## MiddleWare:=>
MidlleWare provides a way to more tightly control waht happen inside the agent.
MiddleWare is useful for the following:
- Tracking agent behaviour with loging,analytics and debugging
- Transforming prompts,tools selection and output formatting
- Adding retries, fallbacks and early termination logic
- Applying rate limits,guardrails and PII detection


https://docs.langchain.com/oss/python/langchain/middleware/built-in

Analogy -> Agent and client are chatting and we have memoe=ry for that 
but after sometime chat become large so for this we use Conversation Summariser middleware

In [None]:
import os
from dotenv import load_dotenv
load_dotenv()
os.environ["GROQ_API_KEY"]=os.getenv("GROQ_API_KEY")
os.environ["GEMINI_API_KEY"]=os.getenv("GEMINI_API_KEY")

Summarisation MiddleWare

In [None]:
from langchain_core.messages.utils import message_chunk_to_message
from langchain_core.caches import InMemoryCache
from langchain.agents import create_agent
from langgraph.checkpoint.memory import InMemorySaver
from langchain.agents.middleware import SummarizationMiddleware
agent=create_agent(
    model="groq:llama-3.1-8b-instant",
    checkpointer=InMemorySaver(),
    # When 10 or more chat summarise and keep last 4 chats  
    middleware=[
        SummarizationMiddleware(
        model="groq:llama-3.1-8b-instant",
        trigger=("messages",10),    
        keep=("messages",4)
        ),
    ],
)
agent

In [None]:

### Run with thread id
config={"configurable":{"thread_id":"test-1"}}

In [None]:
# Alternative test data
questions = [
    "What is 2+2?",
    "What is 10*5?",
    "What is 100/4?",
    "What is 15-7?",
    "What is 3*3?",
    "What is 4*4?",
]

for q in questions:
    response=agent.invoke({"messages":[HumanMessage(content=q)]},config)
    print(f"Messages: {response}")
    print(f"Messages: {len(response['messages'])}")

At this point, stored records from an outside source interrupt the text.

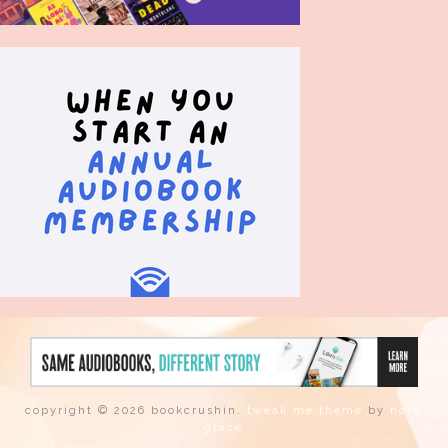
copyright © 2026 bookcrushin.
tweak me theme
by
nose
graze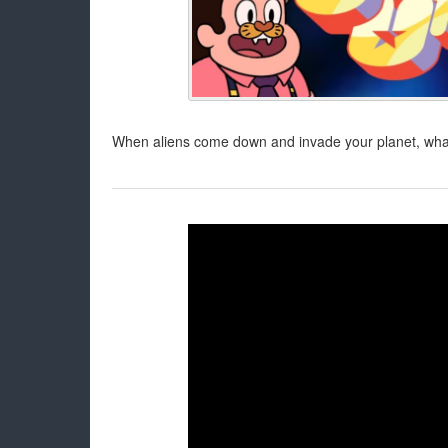
When aliens come down and invade your planet, what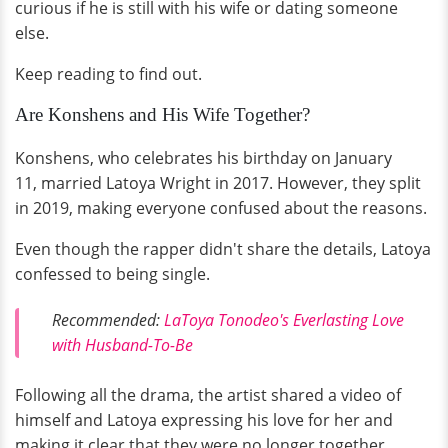
curious if he is still with his wife or dating someone
else.
Keep reading to find out.
Are Konshens and His Wife Together?
Konshens, who celebrates his birthday on January
11, married Latoya Wright in 2017. However, they split
in 2019, making everyone confused about the reasons.
Even though the rapper didn't share the details, Latoya
confessed to being single.
Recommended:
LaToya Tonodeo's Everlasting Love
with Husband-To-Be
Following all the drama, the artist shared a video of
himself and Latoya expressing his love for her and
making it clear that they were no longer together.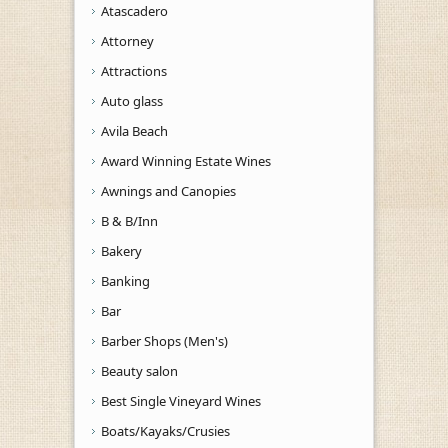
Atascadero
Attorney
Attractions
Auto glass
Avila Beach
Award Winning Estate Wines
Awnings and Canopies
B & B/Inn
Bakery
Banking
Bar
Barber Shops (Men's)
Beauty salon
Best Single Vineyard Wines
Boats/Kayaks/Crusies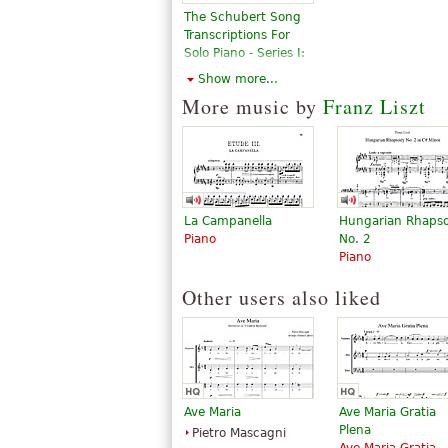
The Schubert Song
Transcriptions For
Solo Piano - Series I:
"Ave Maria,"
Show more...
"Erlkonig" And Ten
More music by
Franz Liszt
Other Great Songs
$15.95
Piano Solo
Dover
Publications
La Campanella
Hungarian Rhaps
Piano
No. 2
Piano
Other users also liked
Ave Maria
Ave Maria Gratia
Plena
Pietro Mascagni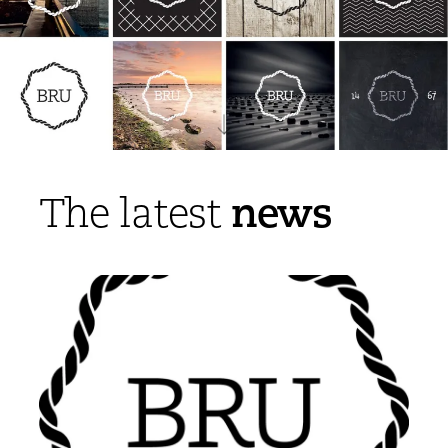
news
The latest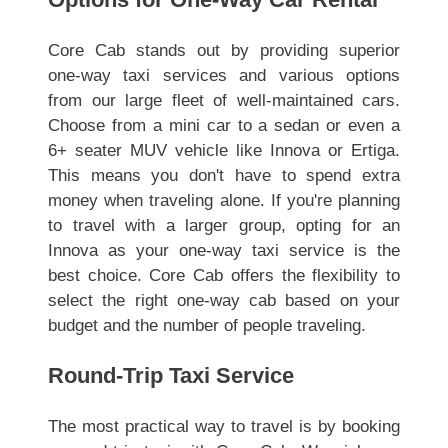
Core Cab stands out by providing superior
one-way taxi services and various options
from our large fleet of well-maintained cars.
Choose from a mini car to a sedan or even a
6+ seater MUV vehicle like Innova or Ertiga.
This means you don't have to spend extra
money when traveling alone. If you're planning
to travel with a larger group, opting for an
Innova as your one-way taxi service is the
best choice. Core Cab offers the flexibility to
select the right one-way cab based on your
budget and the number of people traveling.
Round-Trip Taxi Service
The most practical way to travel is by booking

### Using Token Size via Tool

In [None]:
from aiohttp.web_middlewares import middleware
from langchain.agents import create_agent
from langchain.tools import tool
@tool
def search_hotels(city: str) -> str:
    """Search hotels - returns long response to use more tokens."""
    return f"""Hotels in {city}:
    1. Grand Hotel - 5 star, $350/night, spa, pool, gym
    2. City Inn - 4 star, $180/night, business center
    3. Budget Stay - 3 star, $75/night, free wifi"""

agent=create_agent(
    model="groq:llama-3.1-8b-instant",
    tools=[search_hotels],
    checkpointer=InMemorySaver(),
    middleware=[
        SummarizationMiddleware(
            # model="groq:llama-3.1-8b-instant",
            model = "groq:llama-3.1-70b-versatile",
            trigger=("tokens",550),
            keep=("tokens",200),
        )
    ]
)

config={"configurable":{"thread_id":"test-1"}}
# if here we are usinf it,this means using the same memory for the all the thing nd token will summarise
# If use in next block then each city has different memory  

def count_tokens(messages):
    total_char=sum(len(n.content) for n in messages)
    return total_char//4  # 4 char => 1 token


In [None]:
# Run test
cities = ["Paris", "London", "Tokyo", "New York", "Dubai", "Singapore"]

for city in cities:
    # create different memory for every place
    # config={"configurable":{"thread_id":f"test-{city}"}}
    response = agent.invoke(
        {"messages": [HumanMessage(content=f"Find hotels in {city}")]},
        config
        )
    
    tokens = count_tokens(response["messages"])
    print(f"{city}: ~{tokens} tokens, {len(response['messages'])} messages")
    print(f"{(response['messages'])}")

Example -> With reference to the fractions

In [None]:
from langchain.agents import create_agent
from langchain.agents.middleware import SummarizationMiddleware
from langchain_core.tools import tool
from langchain_core.messages import HumanMessage
from langgraph.checkpoint.memory import InMemorySaver

@tool
def search_hotels(city: str) -> str:
    """Search hotels."""
    return f"Hotels in {city}: Grand Hotel $350, City Inn $180, Budget Stay $75"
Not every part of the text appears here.